**REQUIRED ACTION:** For this exercise, copy out each line of the material below that includes "камеры".

SOURCE DATA Block Start

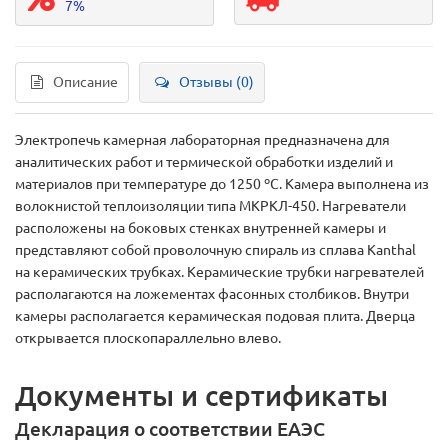
7%
Описание
Отзывы (0)
Электропечь камерная лабораторная предназначена для
аналитических работ и термической обработки изделий и
материалов при температуре до 1250 ºС. Камера выполнена из
волокнистой теплоизоляции типа МКРКЛ-450. Нагреватели
расположены на боковых стенках внутренней камеры и
представляют собой проволочную спираль из сплава Kanthal
на керамических трубках. Керамические трубки нагревателей
располагаются на ложементах фасонных столбиков. Внутри
камеры располагается керамическая подовая плита. Дверца
открывается плоскопараллельно влево.
Документы и сертификаты
Декларация о соответствии ЕАЭС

SOURCE DATA Block End

**RESPONSE TO THIS TASK:**
расположены на боковых стенках внутренней камеры и
камеры располагается керамическая подовая плита. Дверца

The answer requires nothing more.